* Transcribed page contents *
--

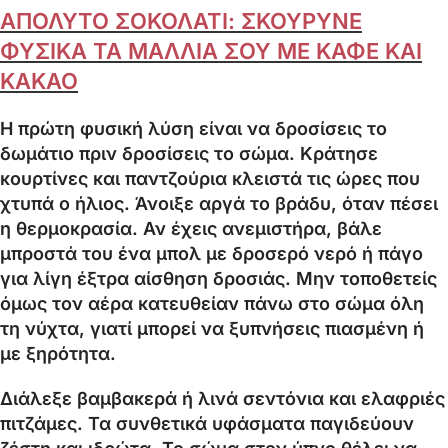
ΑΠΟΛΥΤΟ ΣΟΚΟΛΑΤΙ: ΣΚΟΥΡΥΝΕ
ΦΥΣΙΚΑ ΤΑ ΜΑΛΛΙΑ ΣΟΥ ΜΕ ΚΑΦΕ ΚΑΙ
ΚΑΚΑΟ
Η πρώτη φυσική λύση είναι να δροσίσεις το
δωμάτιο πριν δροσίσεις το σώμα. Κράτησε
κουρτίνες και παντζούρια κλειστά τις ώρες που
χτυπά ο ήλιος. Άνοιξε αργά το βράδυ, όταν πέσει
η θερμοκρασία. Αν έχεις ανεμιστήρα, βάλε
μπροστά του ένα μπολ με δροσερό νερό ή πάγο
για λίγη έξτρα αίσθηση δροσιάς. Μην τοποθετείς
όμως τον αέρα κατευθείαν πάνω στο σώμα όλη
τη νύχτα, γιατί μπορεί να ξυπνήσεις πιασμένη ή
με ξηρότητα.
Διάλεξε βαμβακερά ή λινά σεντόνια και ελαφριές
πιτζάμες. Τα συνθετικά υφάσματα παγιδεύουν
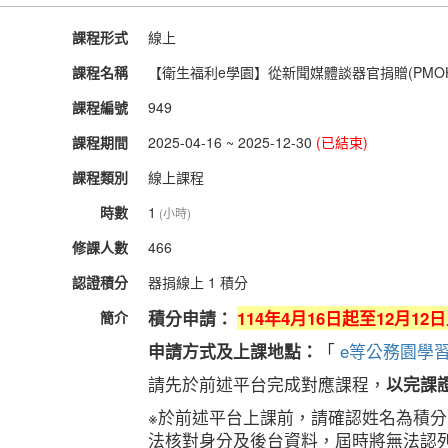
課程形式
線上
課程名稱
【衛生福利e學園】從新聞媒體談器官捐贈(PMOHW1
課程編號
949
課程期間
2025-04-16 ~ 2025-12-30
(已結束)
課程類別
線上課程
時數
1
(小時)
修課人數
466
認證積分
器捐線上 1 積分
積分申請：
114年4月16日起至12月12
簡介
申請方式及上課地點：
「
e等公務園學習
請先於前述平台完成對應課程，
以完課
※於前述平台上課前，請確認姓名為積
法核對身分及後台資料，屆時將無法認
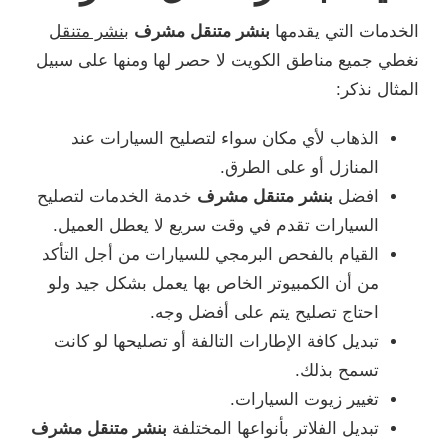
الخدمات التي يقدمها
بنشر متنقل مشرف
بنشر متنقل
نغطي جميع مناطق الكويت لا حصر لها ومنها على سبيل
المثال نذكر:
الذهاب لأي مكان سواء لتصليح السيارات عند
المنازل أو على الطرق.
افضل
بنشر متنقل مشرف
خدمة الخدمات لتصليح
السيارات تقدم في وقت سريع لا يعطل العميل.
القيام بالفحص البرمجي للسيارات من أجل التأكد
من أن الكمبيوتر الخاص بها يعمل بشكل جيد ولو
احتاج تصليح يتم على أفضل وجه.
تبديل كافة الإطارات التالفة أو تصليحها لو كانت
تسمح بذلك.
تغيير زيوت السيارات.
تبديل الفلاتر بأنواعها المختلفة
بنشر متنقل مشرف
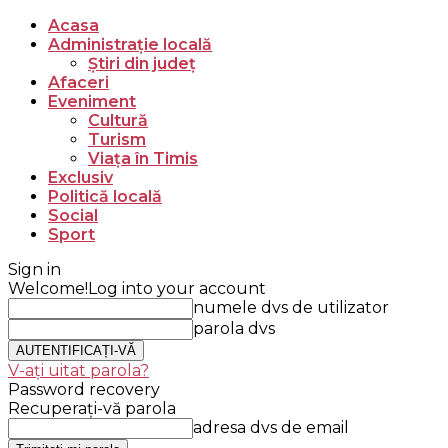
Acasa
Administrație locală
Știri din județ
Afaceri
Eveniment
Cultură
Turism
Viața în Timis
Exclusiv
Politică locală
Social
Sport
Sign in
Welcome!
Log into your account
numele dvs de utilizator
parola dvs
V-ați uitat parola?
Password recovery
Recuperați-vă parola
adresa dvs de email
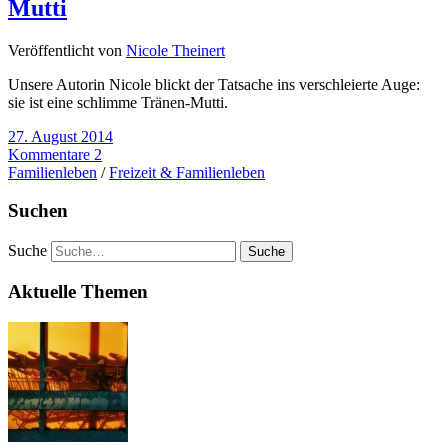
Mutti
Veröffentlicht von
Nicole Theinert
Unsere Autorin Nicole blickt der Tatsache ins verschleierte Auge:
sie ist eine schlimme Tränen-Mutti.
27. August 2014
Kommentare 2
Familienleben
/
Freizeit & Familienleben
Suchen
Suche
Aktuelle Themen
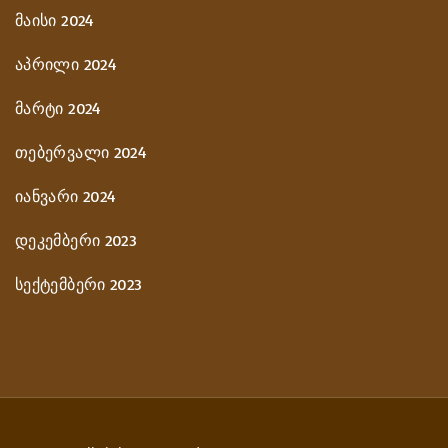
მაისი 2024
აპრილი 2024
მარტი 2024
თებერვალი 2024
იანვარი 2024
დეკემბერი 2023
სექტემბერი 2023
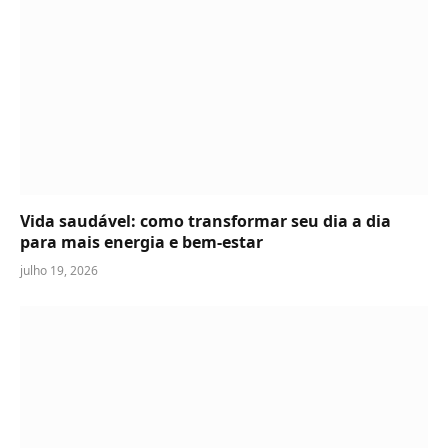
Vida saudável: como transformar seu dia a dia
para mais energia e bem-estar
julho 19, 2026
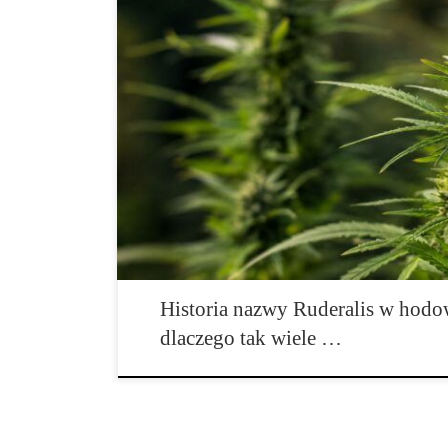
Wprowadzenie Niewiele nazw w świecie konopi zrobiło 
Dzisiaj można ją znaleźć w nazwach dziesiątek odmian,
edukacyjnych oraz katalogach praktycznie każdego wię
jednych jest synonimem odporności, dla innych kojarz
autofloweringiem. W rzeczywistości historia ruderalis
Historia nazwy Ruderalis w hodo
dlaczego tak wiele …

--

Leave out the pictures. Transcribe only the lines above, from the first through the one that contains "autofloweringiem. W rzeczywistości".

ΑΠΟΛΥΤΟ ΣΟΚΟΛΑΤΙ: ΣΚΟΥΡΥΝΕ
ΦΥΣΙΚΑ ΤΑ ΜΑΛΛΙΑ ΣΟΥ ΜΕ ΚΑΦΕ ΚΑΙ
ΚΑΚΑΟ
Η πρώτη φυσική λύση είναι να δροσίσεις το
δωμάτιο πριν δροσίσεις το σώμα. Κράτησε
κουρτίνες και παντζούρια κλειστά τις ώρες που
χτυπά ο ήλιος. Άνοιξε αργά το βράδυ, όταν πέσει
η θερμοκρασία. Αν έχεις ανεμιστήρα, βάλε
μπροστά του ένα μπολ με δροσερό νερό ή πάγο
για λίγη έξτρα αίσθηση δροσιάς. Μην τοποθετείς
όμως τον αέρα κατευθείαν πάνω στο σώμα όλη
τη νύχτα, γιατί μπορεί να ξυπνήσεις πιασμένη ή
με ξηρότητα.
Διάλεξε βαμβακερά ή λινά σεντόνια και ελαφριές
πιτζάμες. Τα συνθετικά υφάσματα παγιδεύουν
課程形式
線上
課程名稱
【衛生福利e學園】從新聞媒體談器官捐贈(PMOHW1
課程編號
949
課程期間
2025-04-16 ~ 2025-12-30
(已結束)
課程類別
線上課程
時數
1
(小時)
修課人數
466
認證積分
器捐線上 1 積分
積分申請：
114年4月16日起至12月12
簡介
申請方式及上課地點：
「
e等公務園學習
請先於前述平台完成對應課程，
以完課
※於前述平台上課前，請確認姓名為積
法核對身分及後台資料，屆時將無法認
الخدمات التي يقدمها
بنشر متنقل مشرف
بنشر متنقل
نغطي جميع مناطق الكويت لا حصر لها ومنها على سبيل
المثال نذكر:
الذهاب لأي مكان سواء لتصليح السيارات عند
المنازل أو على الطرق.
افضل
بنشر متنقل مشرف
خدمة الخدمات لتصليح
السيارات تقدم في وقت سريع لا يعطل العميل.
القيام بالفحص البرمجي للسيارات من أجل التأكد
من أن الكمبيوتر الخاص بها يعمل بشكل جيد ولو
احتاج تصليح يتم على أفضل وجه.
تبديل كافة الإطارات التالفة أو تصليحها لو كانت
تسمح بذلك.
تغيير زيوت السيارات.
تبديل الفلاتر بأنواعها المختلفة
بنشر متنقل مشرف
Acasa
Administrație locală
Știri din județ
Afaceri
Eveniment
Cultură
Turism
Viața în Timis
Exclusiv
Politică locală
Social
Sport
Sign in
Welcome!
Log into your account
numele dvs de utilizator
parola dvs
V-ați uitat parola?
Password recovery
Recuperați-vă parola
adresa dvs de email
Mutti
Veröffentlicht von
Nicole Theinert
Unsere Autorin Nicole blickt der Tatsache ins verschleierte Auge:
sie ist eine schlimme Tränen-Mutti.
27. August 2014
Kommentare 2
Familienleben
/
Freizeit & Familienleben
Suchen
Suche
Aktuelle Themen
მაისი 2024
აპრილი 2024
მარტი 2024
თებერვალი 2024
იანვარი 2024
დეკემბერი 2023
სექტემბერი 2023
Vida saudável: como transformar seu dia a dia
para mais energia e bem-estar
julho 19, 2026
Wprowadzenie Niewiele nazw w świecie konopi zrobiło 
Dzisiaj można ją znaleźć w nazwach dziesiątek odmian,
edukacyjnych oraz katalogach praktycznie każdego wię
jednych jest synonimem odporności, dla innych kojarz
autofloweringiem. W rzeczywistości historia ruderalis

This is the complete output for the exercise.